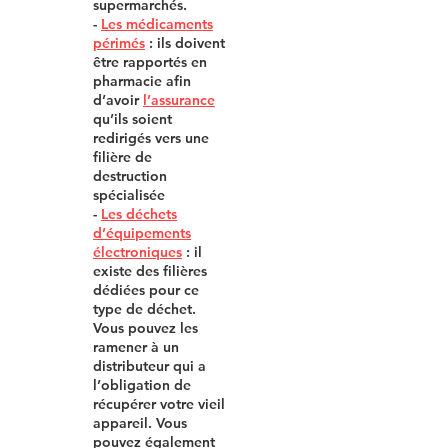
supermarchés.
-
Les médicaments
périmés
: ils doivent
être rapportés en
pharmacie afin
d’avoir
l’
assurance
qu’ils soient
redirigés vers une
filière de
destruction
spécialisée
-
Les déchets
d
’
équipements
électroniques
: il
existe des filières
dédiées pour ce
type de déchet.
Vous pouvez les
ramener à un
distributeur qui a
l’obligation de
récupérer votre vieil
appareil. Vous
pouvez également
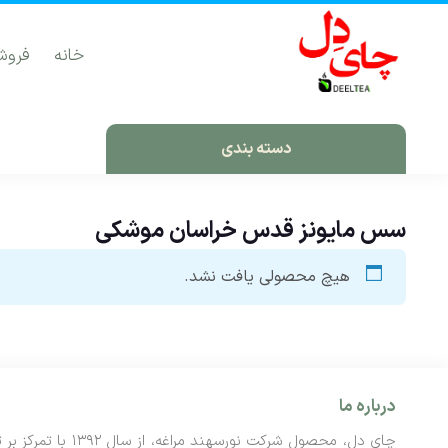
خانه
فروش
دسته بندی
سس مایونز قدس خراسان موشکی
هیچ محصولی یافت نشد.
درباره ما
چای دل، محصول شرک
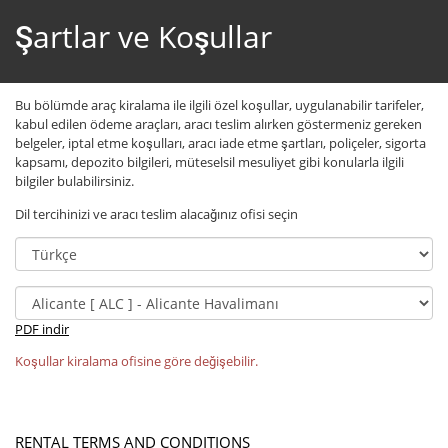
Şartlar ve Koşullar
Bu bölümde araç kiralama ile ilgili özel koşullar, uygulanabilir tarifeler,
kabul edilen ödeme araçları, aracı teslim alırken göstermeniz gereken
belgeler, iptal etme koşulları, aracı iade etme şartları, poliçeler, sigorta
kapsamı, depozito bilgileri, müteselsil mesuliyet gibi konularla ilgili
bilgiler bulabilirsiniz.
Dil tercihinizi ve aracı teslim alacağınız ofisi seçin
PDF indir
Koşullar kiralama ofisine göre değişebilir.
RENTAL TERMS AND CONDITIONS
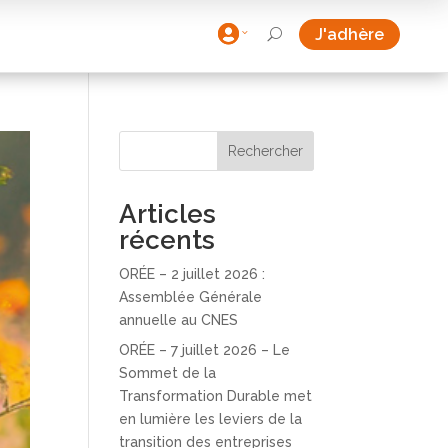

J'adhère
U
Rechercher
Articles
récents
ORÉE – 2 juillet 2026 :
Assemblée Générale
annuelle au CNES
ORÉE – 7 juillet 2026 – Le
Sommet de la
Transformation Durable met
en lumière les leviers de la
transition des entreprises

Goal of the exercise |
Write the listing out again in full and unchanged, minus any pictures.

Written answer |
supermarchés.
-
Les médicaments
périmés
: ils doivent
être rapportés en
pharmacie afin
d’avoir
l’
assurance
qu’ils soient
redirigés vers une
filière de
destruction
spécialisée
-
Les déchets
d
’
équipements
électroniques
: il
existe des filières
dédiées pour ce
type de déchet.
Vous pouvez les
ramener à un
distributeur qui a
l’obligation de
récupérer votre vieil
appareil. Vous
pouvez également
خانه
فروش
دسته بندی
سس مایونز قدس خراسان موشکی
هیچ محصولی یافت نشد.
درباره ما
چای دل، محصول شرک
Şartlar ve Koşullar
Bu bölümde araç kiralama ile ilgili özel koşullar, uygulanabilir tarifeler,
kabul edilen ödeme araçları, aracı teslim alırken göstermeniz gereken
belgeler, iptal etme koşulları, aracı iade etme şartları, poliçeler, sigorta
kapsamı, depozito bilgileri, müteselsil mesuliyet gibi konularla ilgili
bilgiler bulabilirsiniz.
Dil tercihinizi ve aracı teslim alacağınız ofisi seçin
PDF indir
Koşullar kiralama ofisine göre değişebilir.
RENTAL TERMS AND CONDITIONS

J'adhère
U
Rechercher
Articles
récents
ORÉE – 2 juillet 2026 :
Assemblée Générale
annuelle au CNES
ORÉE – 7 juillet 2026 – Le
Sommet de la
Transformation Durable met
en lumière les leviers de la
transition des entreprises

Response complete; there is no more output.